University hosts 4th Annual Human Trafficking walk

Florida National University recently hosted its fourth annual human trafficking walk, which school officials say creates awareness in the community.

Hundreds of students participated in a walk presented by Florida National University according to community relations director Rachel Tourgeman. The march occurred on Jan. 31 at 10 a.m. outside the institution located at 4425 W. 20th Ave in Hialeah.

According to a press release related to the march, human trafficking is a $150 billion business and affects 127 countries worldwide.

Tourgeman said that the objective of the walk is to get teenagers and university students to be more educated about human trafficking and what options they might have if they stumble upon this dangerous situation.

“Sadly, the state of Florida is the third highest state in the entire nation with the highest human trafficking rates,” she said.

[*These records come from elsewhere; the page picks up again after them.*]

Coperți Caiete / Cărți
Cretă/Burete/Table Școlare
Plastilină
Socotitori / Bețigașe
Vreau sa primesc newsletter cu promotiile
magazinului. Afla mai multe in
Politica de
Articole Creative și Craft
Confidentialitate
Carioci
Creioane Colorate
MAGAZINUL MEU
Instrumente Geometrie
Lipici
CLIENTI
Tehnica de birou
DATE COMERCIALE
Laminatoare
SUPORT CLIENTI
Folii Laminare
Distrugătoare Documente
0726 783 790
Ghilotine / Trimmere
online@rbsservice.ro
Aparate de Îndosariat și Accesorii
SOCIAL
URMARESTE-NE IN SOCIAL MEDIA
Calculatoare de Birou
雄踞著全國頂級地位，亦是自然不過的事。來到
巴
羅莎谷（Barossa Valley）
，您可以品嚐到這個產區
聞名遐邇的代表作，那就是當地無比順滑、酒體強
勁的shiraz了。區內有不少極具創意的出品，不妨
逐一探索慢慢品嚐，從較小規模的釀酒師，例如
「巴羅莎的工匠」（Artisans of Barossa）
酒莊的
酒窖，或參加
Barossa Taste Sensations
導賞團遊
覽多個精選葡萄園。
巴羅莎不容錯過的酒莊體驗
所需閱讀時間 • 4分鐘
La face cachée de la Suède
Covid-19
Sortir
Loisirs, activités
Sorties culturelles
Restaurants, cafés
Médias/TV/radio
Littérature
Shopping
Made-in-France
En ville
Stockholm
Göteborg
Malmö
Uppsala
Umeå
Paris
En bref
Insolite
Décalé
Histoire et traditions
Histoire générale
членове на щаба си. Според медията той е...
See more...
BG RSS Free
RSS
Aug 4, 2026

Half of all Florida trafficking victims are under the age of 18 and more than 20 million men, women and children around the world are victims of human trafficking, according to the Florida Health Department.

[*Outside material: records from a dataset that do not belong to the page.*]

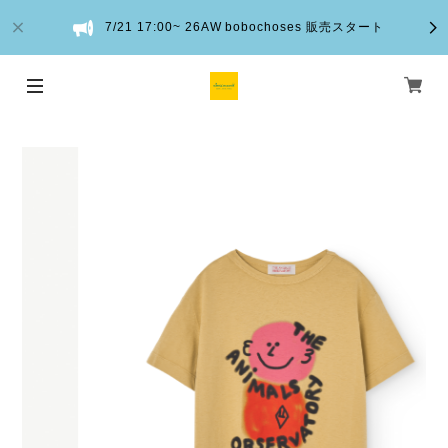
7/21 17:00~ 26AW bobochoses 販売スタート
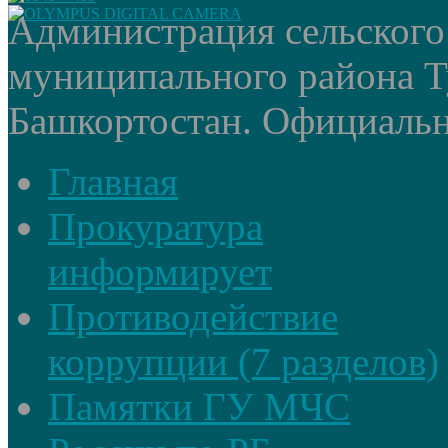
Администрация сельского
муниципального района Т
Башкортостан. Официальный
Главная
Прокуратура
информирует
Противодействие
коррупции (7 разделов)
Памятки ГУ МЧС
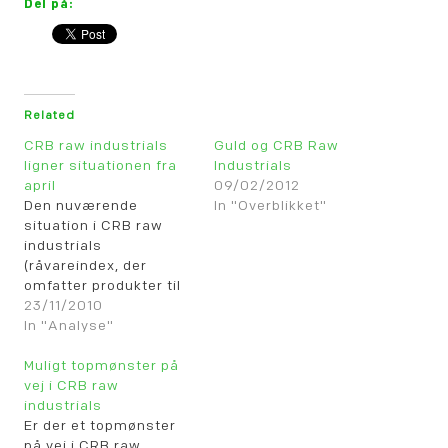
Del på:
Related
CRB raw industrials
Guld og CRB Raw
ligner situationen fra
Industrials
april
09/02/2012
Den nuværende
In "Overblikket"
situation i CRB raw
industrials
(råvareindex, der
omfatter produkter til
industriel
23/11/2010
forarbejdning) minder i
In "Analyse"
høj grad om den, vi så
ved toppen i april
Muligt topmønster på
måned. Endda med det
vej i CRB raw
tillæg, at der er oplæg
industrials
til et topmønster ved
Er der et topmønster
brud på den røde
på vej i CRB raw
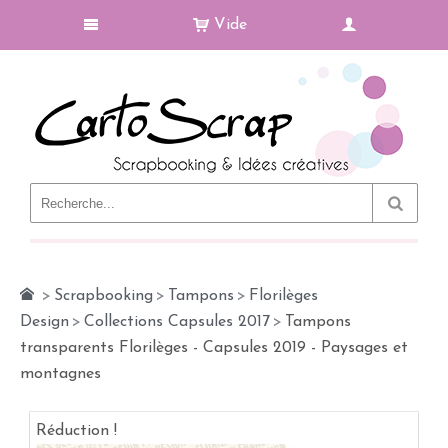
Vide
Le Blog
>
Scrapbooking
>
Tampons
>
Florilèges
Design
>
Collections Capsules 2017
>
Tampons
transparents Florilèges - Capsules 2019 - Paysages et
montagnes
Réduction !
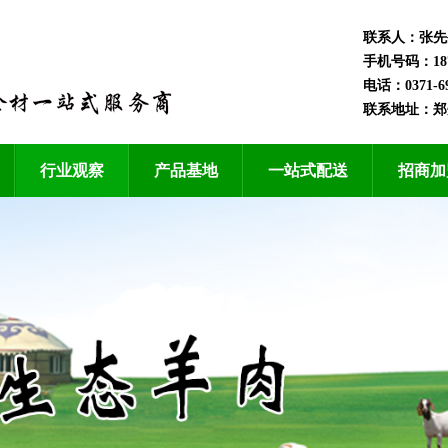
联系人：张先
手机号码：1870
电话：0371-69
联系地址：郑
行业观察
产品基地
一站式配送
招商加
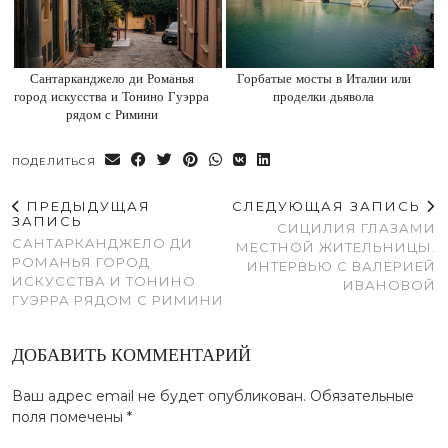
Сантарканджело ди Романья
Горбатые мосты в Италии или
город искусства и Тонино Гуэрра
проделки дьявола
рядом с Римини
ПОДЕЛИТЬСЯ
ПРЕДЫДУЩАЯ
СЛЕДУЮЩАЯ ЗАПИСЬ
ЗАПИСЬ
СИЦИЛИЯ ГЛАЗАМИ
САНТАРКАНДЖЕЛО ДИ
МЕСТНОЙ ЖИТЕЛЬНИЦЫ.
РОМАНЬЯ ГОРОД
ИНТЕРВЬЮ С ВАЛЕРИЕЙ
ИСКУССТВА И ТОНИНО
ИВАНОВОЙ
ГУЭРРА РЯДОМ С РИМИНИ
ДОБАВИТЬ КОММЕНТАРИЙ
Ваш адрес email не будет опубликован.
Обязательные
поля помечены
*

University President María Cristina Rigueiro said that some victims are not only used for sex but to sell their organs as well.

“Human traffickers have different strategies to catch their victims, one of them is by offering their victims great job opportunity but in reality, they are used for trafficking and we have to do something about it,” she said.

The event was co-sponsored by many organizations and cities including Hialeah, Coral Gables and Miami.

Hialeah Councilman Carl Zogby said they support the event because it’s important for their community to be vigilant and aware about human trafficking.

“This event educates and informs the young and the old community of what they can do to be mindful and not be a victim of human trafficking,” he said.

María Mercedes Becerra, president of the foundation ”Entre Nosotras,”known in English as “Between Us,” said that the goal of her foundation is to end human trafficking and domestic violence.

“Girls in Miami-Dade County are being abducted from a very young age and these are girls that we never see again so it’s essential that parents educate themselves as well about this problem.”

In 2017, there were 604 cases reported in Florida of human trafficking and in 2018 that number decreased by nearly 60 percent, according to the human trafficking hotline webpage.